A Letter to Islanders

J’ai toujours la plume facile quand je suis en amour, ou quand j’ai le coeur brisé. Pas étonnant que les mots sortent de mes doigts à grand courant au retour des îles de la Madeleine. La houle était plus forte à l’intérieur de moi que sur le traversier entre Souris et Cap-aux-Meules.

Maisons colorées de îles de la Madeleine

Aux îles, c’est l’absence de culpabilité. Tu es 15 minutes en retard? Pas grave. Voudrais-tu un troisième homard? Ben oui, pourquoi pas.

Là-bas, le stress ne fait pas partie du quotidien. Notre serveuse au restaurant Le Sablier nous l’a bien fait comprendre, quand on lui a dit qu’on voudrait payer en attendant de recevoir les plats, pour sauver du temps parce qu’on était en retard pour un rendez-vous : « Vous savez, on n’est pas stressé de même, aux îles. Ben à Ben, au fumoir, il va vous attendre. »
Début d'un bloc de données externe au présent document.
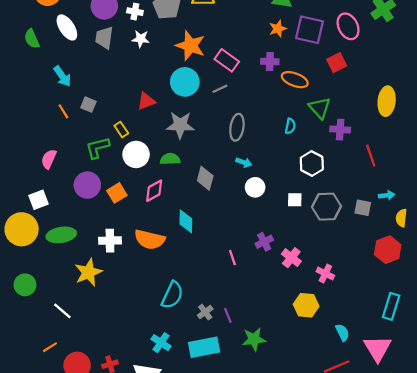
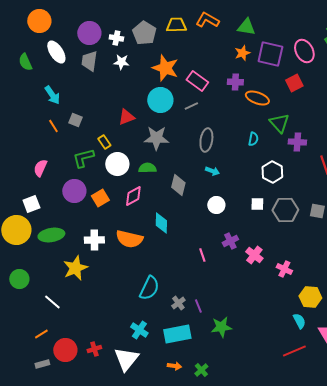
white circle: (255, 187) -> (216, 205), moved
yellow hexagon: (306, 305) -> (310, 297), moved

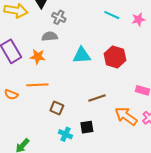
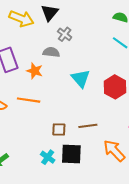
cyan triangle: (82, 55) -> (81, 78), turned 42
brown square: (57, 108) -> (59, 130), moved, turned -32
black square: (87, 127) -> (71, 154), size x1.5

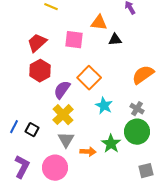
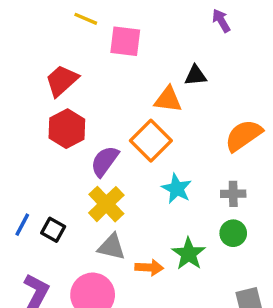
orange triangle: (99, 23) -> (168, 99), moved
pink square: (74, 40) -> (125, 41), moved
gray cross: (137, 109) -> (233, 194), turned -32
green circle: (137, 132) -> (233, 233), size x0.6
gray triangle: (66, 140) -> (111, 247), turned -48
Un voyage aux îles, c’est le sentiment de s’expatrier à l’autre bout du monde dans son propre pays. De rouler, et rouler, et voguer, puis se retrouver chez soi. Un peu comme si on était parti pendant des années et qu’on rentrait finalement à la maison pour se faire dire: « Salut! T’es juste à temps pour le souper. Prendrais-tu une bière? »

Il faut dire qu’on a bien assimilé le concept, car par la suite on n’a jamais eu moins de 30 minutes de retard.

Port aux îles de la Madeleine

Chers lecteurs, je pourrais vous donner des trucs pour visiter les îles, vous énumérer les meilleurs endroits, vous écrire mes petits récits d’escapades, mais je me dois de souligner avant tout l’hospitalité et l’authenticité des Madelinots.

Je l’ai sentie leur terre orange qui colle en dessous des pieds et qu’on retrouve partout dans nos souliers, nos sacs et nos coeurs. Pas étonnant qu’il y ait autant d’érosion si tout le monde garde un bout des îles avec soi.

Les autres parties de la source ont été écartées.